ITM Nuggets: SPUFI - Use Case 1: How to retrieve LIVE information on situations/events via CLI
MarkLeftwich 270000DTK4 Comments (6) Visits (11828)
On the second installment of the SPUFI series, we look at our first "use case". This blog will show you how to extract key information via the command line from your TEMS relating to events/situations that have fired in your ITM infrastructure. This can be used to health check, sanity check and recheck all key areas of event management. This is a very powerful way to obtain great information from your TEMS
If you missed part one on how to use the tool here is a quick link: --->
The goal is to be able to pull information on which situations have fired (event raised), been acknowledged, or closed from across the entire monitoring infrastructure straight from the HUB TEMS itself. There are many reasons why you would use this method, here are a few:
· You can sanity check the events you see in your TEPS GUI are the same as what the ITM infrastructure sees
· You can make sure all RTEMS are sending events, as you can see the TEMS (throughnode).
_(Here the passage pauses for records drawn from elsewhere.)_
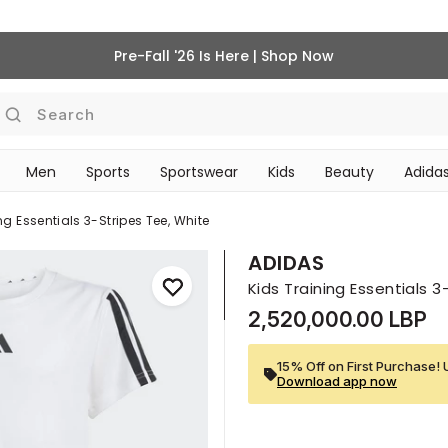
Pre-Fall '26 Is Here | Shop Now
Search
Men
Sports
Sportswear
Kids
Beauty
Adidas
BEAUTY ACCESSORIES
‎Bike Accessories & Maintenance‎
ng Essentials 3-Stripes Tee, White
ADIDAS
Kids Training Essentials 
2,520,000.00 LBP
15% Off on First Purchase! 
Download app now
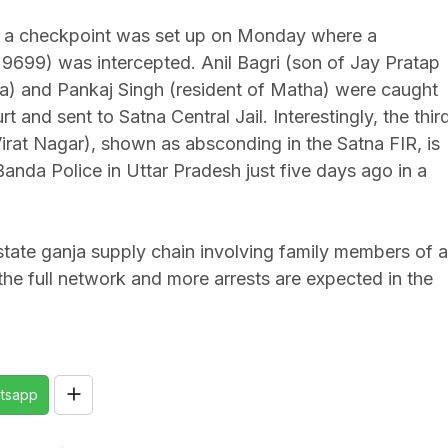
ff, a checkpoint was set up on Monday where a
699) was intercepted. Anil Bagri (son of Jay Pratap
ua) and Pankaj Singh (resident of Matha) were caught
and sent to Satna Central Jail. Interestingly, the thir
irat Nagar), shown as absconding in the Satna FIR, is
nda Police in Uttar Pradesh just five days ago in a
state ganja supply chain involving family members of a
g the full network and more arrests are expected in the
tsapp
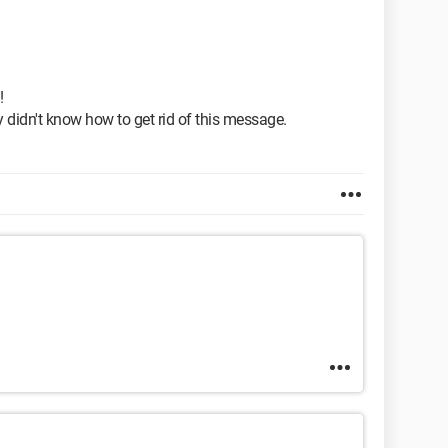
!
y didn't know how to get rid of this message.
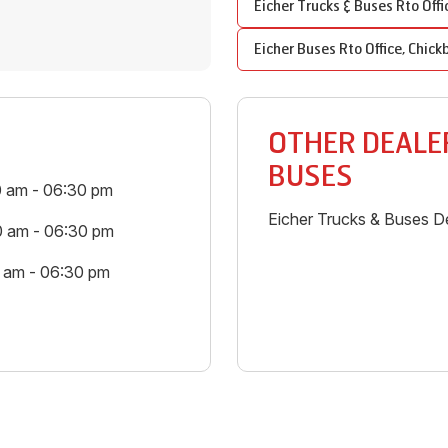
Eicher Trucks & Buses
Rto Offi
Eicher Buses
Rto Office
,
Chick
OTHER DEALER
BUSES
0 am - 06:30 pm
Eicher Trucks & Buses De
0 am - 06:30 pm
0 am - 06:30 pm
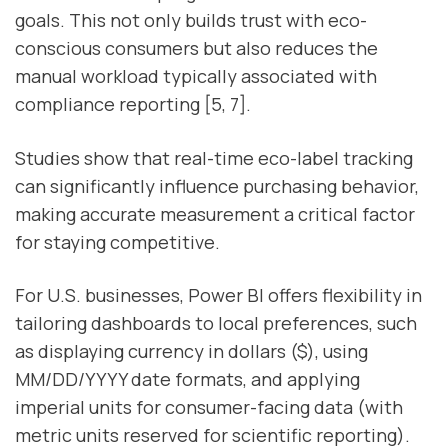
goals. This not only builds trust with eco-
conscious consumers but also reduces the
manual workload typically associated with
compliance reporting [5, 7].
Studies show that real-time eco-label tracking
can significantly influence purchasing behavior,
making accurate measurement a critical factor
for staying competitive.
For U.S. businesses, Power BI offers flexibility in
tailoring dashboards to local preferences, such
as displaying currency in dollars ($), using
MM/DD/YYYY date formats, and applying
imperial units for consumer-facing data (with
metric units reserved for scientific reporting).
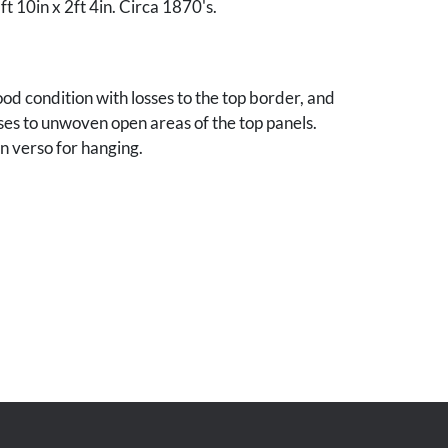
ft 10in x 2ft 4in. Circa 1870's.
od condition with losses to the top border, and
es to unwoven open areas of the top panels.
n verso for hanging.
nes, Iowa collection.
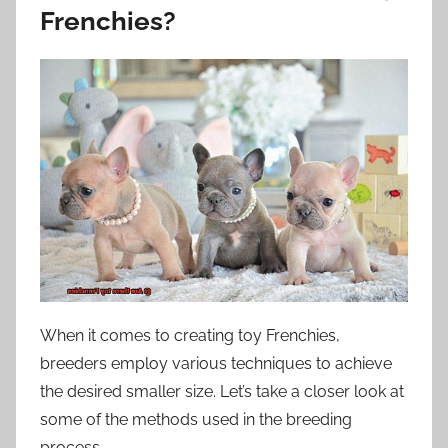
Frenchies?
When it comes to creating toy Frenchies,
breeders employ various techniques to achieve
the desired smaller size. Let’s take a closer look at
some of the methods used in the breeding
process.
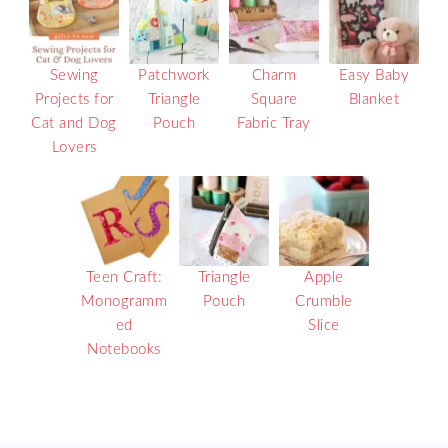
Sewing
Patchwork
Charm
Easy Baby
Projects for
Triangle
Square
Blanket
Cat and Dog
Pouch
Fabric Tray
Lovers
Teen Craft:
Triangle
Apple
Monogramm
Pouch
Crumble
ed
Slice
Notebooks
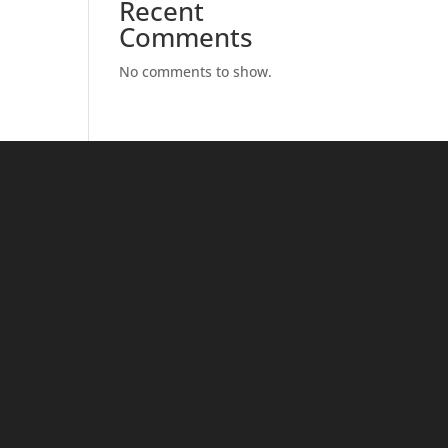
Recent
Comments
No comments to show.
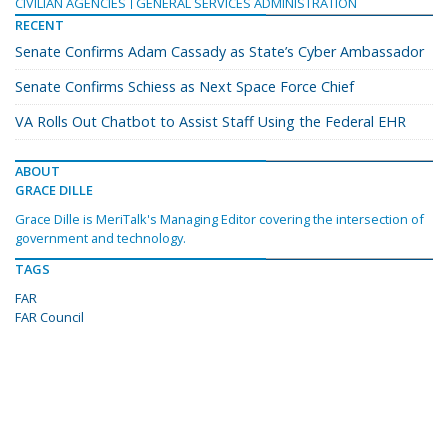
CIVILIAN AGENCIES
GENERAL SERVICES ADMINISTRATION
RECENT
Senate Confirms Adam Cassady as State’s Cyber Ambassador
Senate Confirms Schiess as Next Space Force Chief
VA Rolls Out Chatbot to Assist Staff Using the Federal EHR
ABOUT
GRACE DILLE
Grace Dille is MeriTalk's Managing Editor covering the intersection of
government and technology.
TAGS
FAR
FAR Council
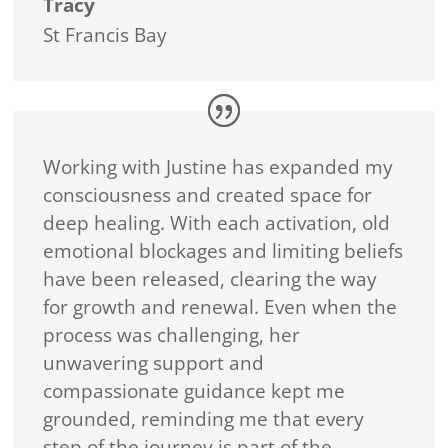
Tracy
St Francis Bay
Working with Justine has expanded my
consciousness and created space for
deep healing. With each activation, old
emotional blockages and limiting beliefs
have been released, clearing the way
for growth and renewal. Even when the
process was challenging, her
unwavering support and
compassionate guidance kept me
grounded, reminding me that every
step of the journey is part of the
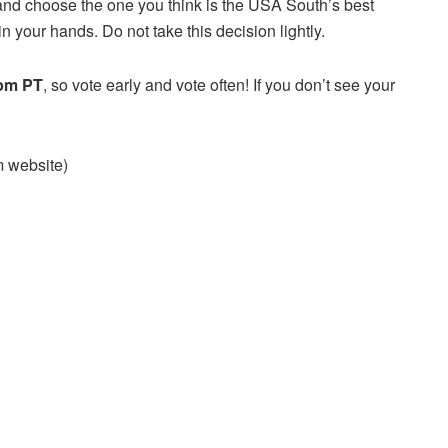
and choose the one you think is the USA South’s best
n your hands. Do not take this decision lightly.
 pm PT
, so vote early and vote often! If you don’t see your
am website)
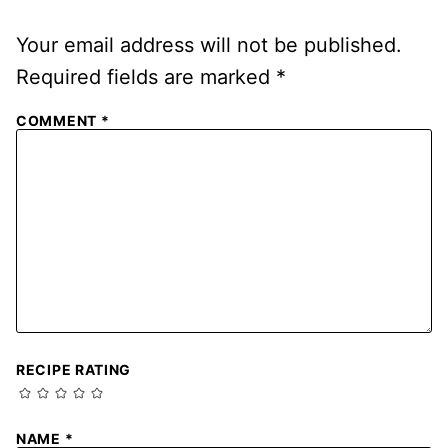
Your email address will not be published.
Required fields are marked
*
COMMENT
*
RECIPE RATING
NAME
*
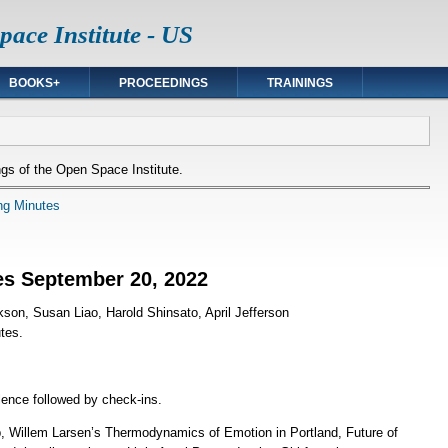
ace Institute - US
BOOKS+
PROCEEDINGS
TRAININGS
gs of the Open Space Institute.
ng Minutes
es September 20, 2022
kson, Susan Liao, Harold Shinsato, April Jefferson
tes.
lence followed by check-ins.
 Willem Larsen’s Thermodynamics of Emotion in Portland, Future of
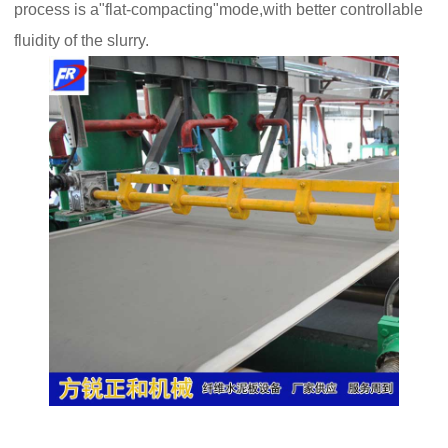
process is a"flat-compacting"mode,with better controllable
fluidity of the slurry.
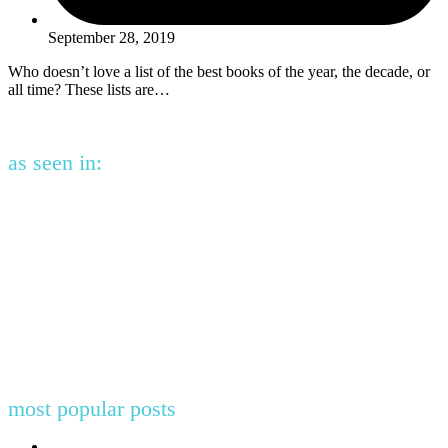
September 28, 2019
Who doesn’t love a list of the best books of the year, the decade, or
all time? These lists are…
as seen in:
most popular posts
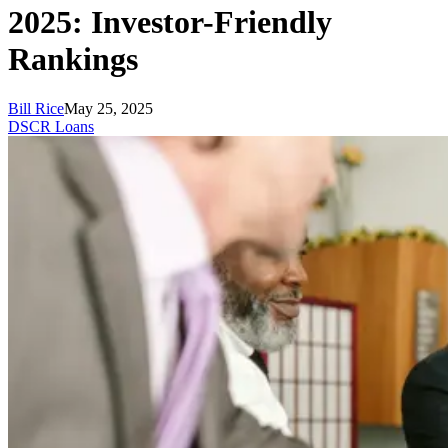
2025: Investor-Friendly
Rankings
Bill Rice
May 25, 2025
DSCR Loans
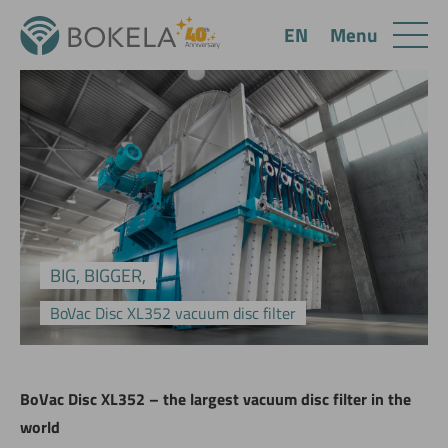
Menu
EN
BIG, BIGGER,
BoVac Disc XL352 vacuum disc filter
BoVac Disc XL352 – the largest vacuum disc filter in the
world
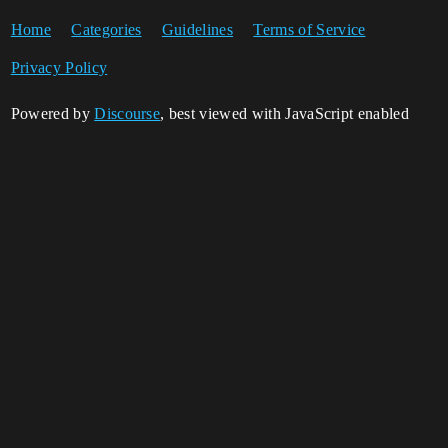
Home
Categories
Guidelines
Terms of Service
Privacy Policy
Powered by
Discourse
, best viewed with JavaScript enabled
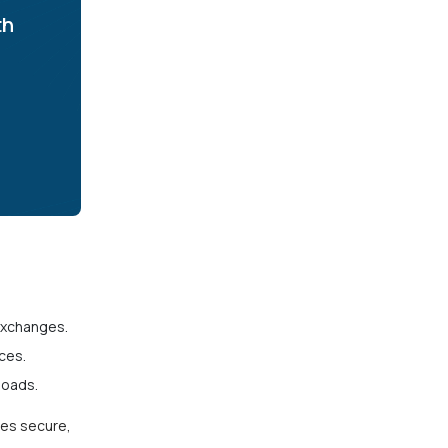
th
exchanges.
ces.
loads.
es secure,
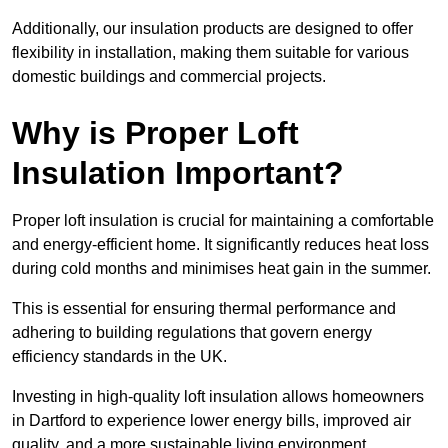
Additionally, our insulation products are designed to offer
flexibility in installation, making them suitable for various
domestic buildings and commercial projects.
Why is Proper Loft
Insulation Important?
Proper loft insulation is crucial for maintaining a comfortable
and energy-efficient home. It significantly reduces heat loss
during cold months and minimises heat gain in the summer.
This is essential for ensuring thermal performance and
adhering to building regulations that govern energy
efficiency standards in the UK.
Investing in high-quality loft insulation allows homeowners
in Dartford to experience lower energy bills, improved air
quality, and a more sustainable living environment.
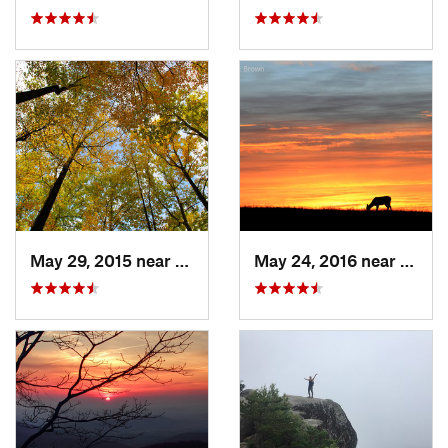
May 29, 2015 near
Stanley, VA
May 24, 2016 near
Stanl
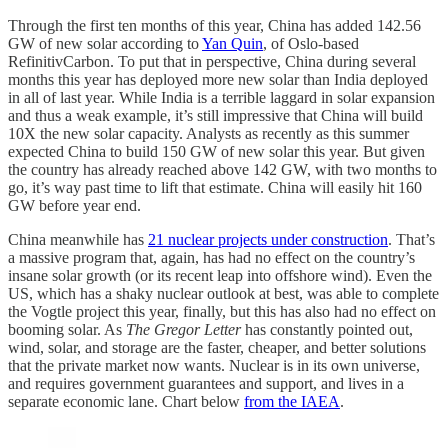
Through the first ten months of this year, China has added 142.56
GW of new solar according to
Yan Quin
, of Oslo-based
RefinitivCarbon. To put that in perspective, China during several
months this year has deployed more new solar than India deployed
in all of last year. While India is a terrible laggard in solar expansion
and thus a weak example, it’s still impressive that China will build
10X the new solar capacity. Analysts as recently as this summer
expected China to build 150 GW of new solar this year. But given
the country has already reached above 142 GW, with two months to
go, it’s way past time to lift that estimate. China will easily hit 160
GW before year end.
China meanwhile has
21 nuclear projects under construction
. That’s
a massive program that, again, has had no effect on the country’s
insane solar growth (or its recent leap into offshore wind). Even the
US, which has a shaky nuclear outlook at best, was able to complete
the Vogtle project this year, finally, but this has also had no effect on
booming solar. As
The Gregor Letter
has constantly pointed out,
wind, solar, and storage are the faster, cheaper, and better solutions
that the private market now wants. Nuclear is in its own universe,
and requires government guarantees and support, and lives in a
separate economic lane. Chart below
from the IAEA
.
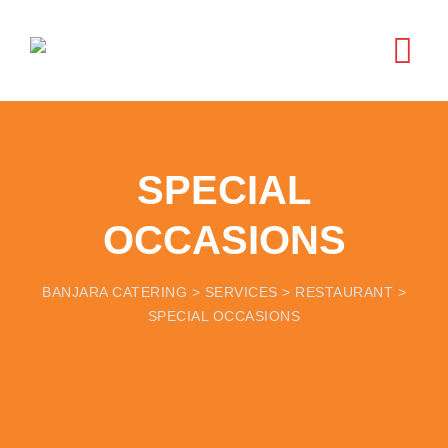
SPECIAL
OCCASIONS
BANJARA CATERING
>
SERVICES
>
RESTAURANT
>
SPECIAL OCCASIONS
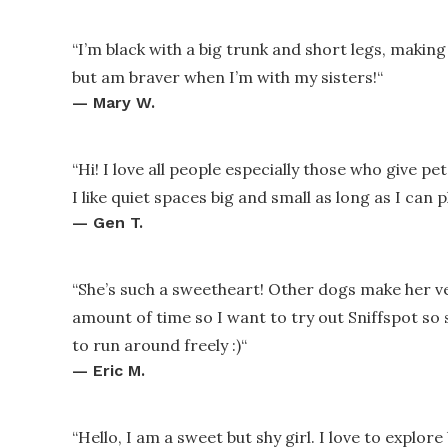
“
I’m black with a big trunk and short legs, making 
but am braver when I’m with my sisters!
“
—
Mary W.
“
Hi! I love all people especially those who give p
I like quiet spaces big and small as long as I can 
—
Gen T.
“
She’s such a sweetheart! Other dogs make her ver
amount of time so I want to try out Sniffspot so
to run around freely :)
“
—
Eric M.
“
Hello, I am a sweet but shy girl. I love to explo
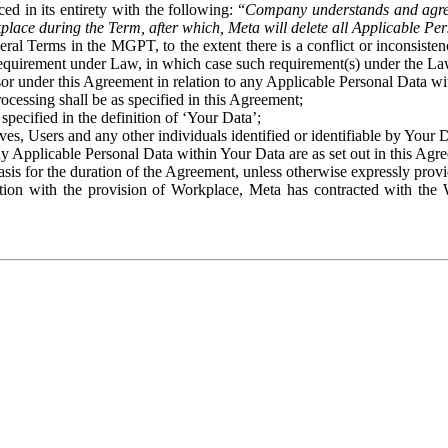
ed in its entirety with the following: “
Company understands and agre
place during the Term, after which, Meta will delete all Applicable Per
eral Terms in the MGPT, to the extent there is a conflict or inconsist
 requirement under Law, in which case such requirement(s) under the Law
ssor under this Agreement in relation to any Applicable Personal Data w
rocessing shall be as specified in this Agreement;
specified in the definition of ‘Your Data’;
ves, Users and any other individuals identified or identifiable by Your 
o any Applicable Personal Data within Your Data are as set out in this 
basis for the duration of the Agreement, unless otherwise expressly pro
on with the provision of Workplace, Meta has contracted with the W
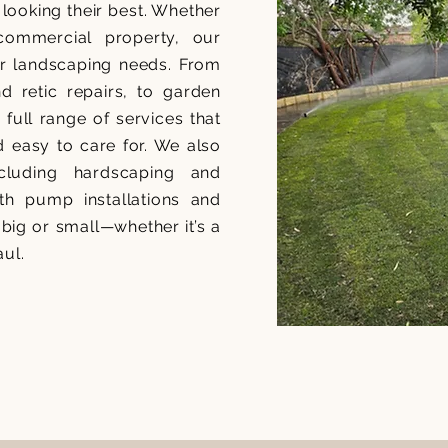
looking their best. Whether
commercial property, our
our landscaping needs. From
and retic repairs, to garden
ull range of services that
d easy to care for. We also
including hardscaping and
th pump installations and
big or small—whether it’s a
aul.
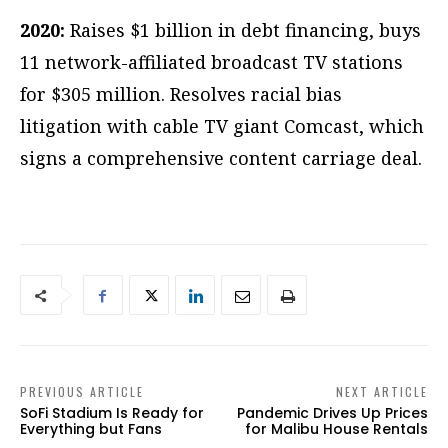
2020:
Raises $1 billion in debt financing, buys
11 network-affiliated broadcast TV stations
for $305 million. Resolves racial bias
litigation with cable TV giant Comcast, which
signs a comprehensive content carriage deal.
PREVIOUS ARTICLE
NEXT ARTICLE
SoFi Stadium Is Ready for
Pandemic Drives Up Prices
Everything but Fans
for Malibu House Rentals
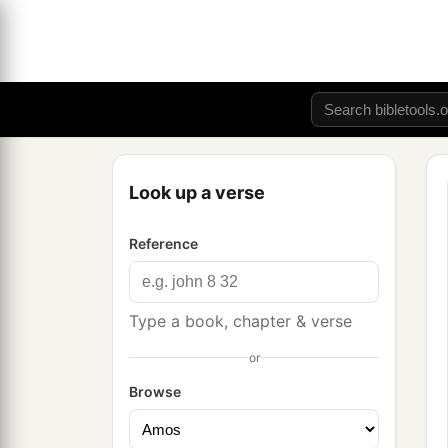
Look up a verse
Reference
Type a book, chapter & verse
or
Browse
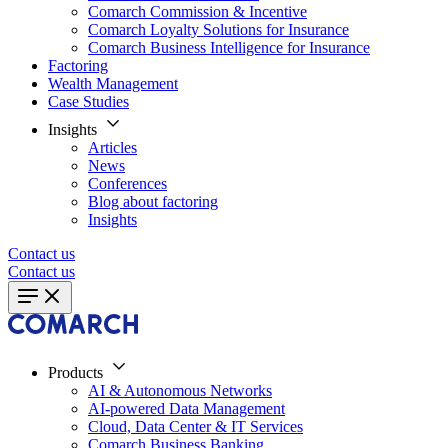
Comarch Commission & Incentive
Comarch Loyalty Solutions for Insurance
Comarch Business Intelligence for Insurance
Factoring
Wealth Management
Case Studies
Insights
Articles
News
Conferences
Blog about factoring
Insights
Contact us
Contact us
Products
AI & Autonomous Networks
AI-powered Data Management
Cloud, Data Center & IT Services
Comarch Business Banking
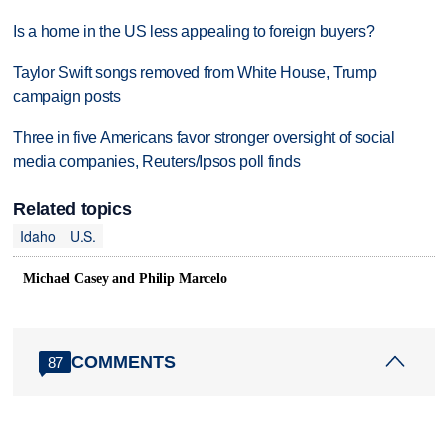
Is a home in the US less appealing to foreign buyers?
Taylor Swift songs removed from White House, Trump
campaign posts
Three in five Americans favor stronger oversight of social
media companies, Reuters/Ipsos poll finds
Related topics
Idaho
U.S.
Michael Casey and Philip Marcelo
COMMENTS
87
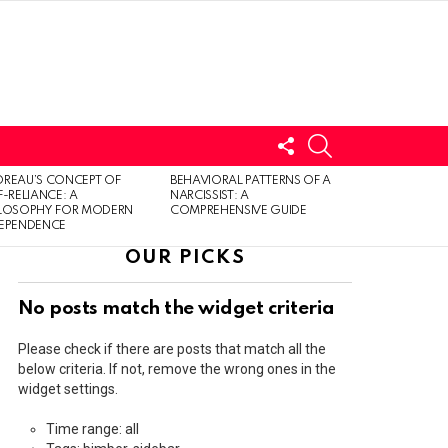
FOLLOW
SEARCH
US
LOGIN
REAU’S CONCEPT OF
BEHAVIORAL PATTERNS OF A
F-RELIANCE: A
NARCISSIST: A
ILOSOPHY FOR MODERN
COMPREHENSIVE GUIDE
DEPENDENCE
OUR PICKS
No posts match the widget criteria
Please check if there are posts that match all the
below criteria. If not, remove the wrong ones in the
widget settings.
Time range: all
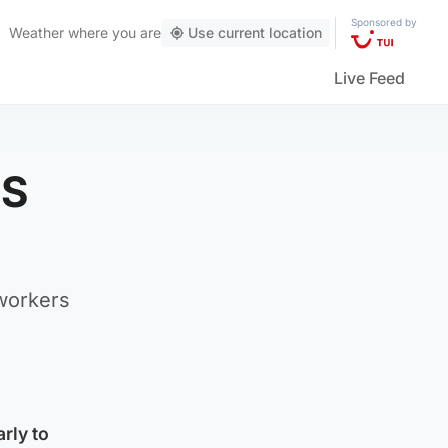
Sponsored by
Weather
where you are
Use current location
Live Feed
HS
 workers
rly to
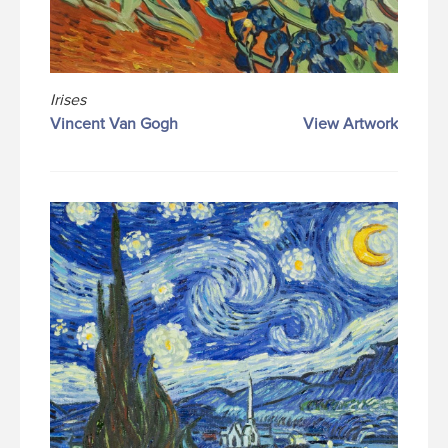
Irises
Vincent Van Gogh
View Artwork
· You can also check if acknowledgements are being received by the TEMS (that were sent from Omnibus or TEC)
· You can fire test events from an agent and track it through the RTEMS, to the HUB and check it appears in the TEP GUI (situation events console)
Today we will be using the KDSTSNS tool with some SQL to query the situation status table on the HUB TEMS, specifically the ISITSTSH table. As in the first blog of the series explained how to query the TEMS, the below information explains how to interpret the output of the SQL, so you can utilise the information for you own means. I will start by breaking down what each column means in the table we are querying and they go through a basic example of how the TEMS processes events. This will give you the basics to go away and try it for yourself!
Each of the rows in the below table represents is a column in the ISITSTSH table on the TEMS and its meaning. You will need to query this table on the TEMS using SQL provided to retrieve the required data.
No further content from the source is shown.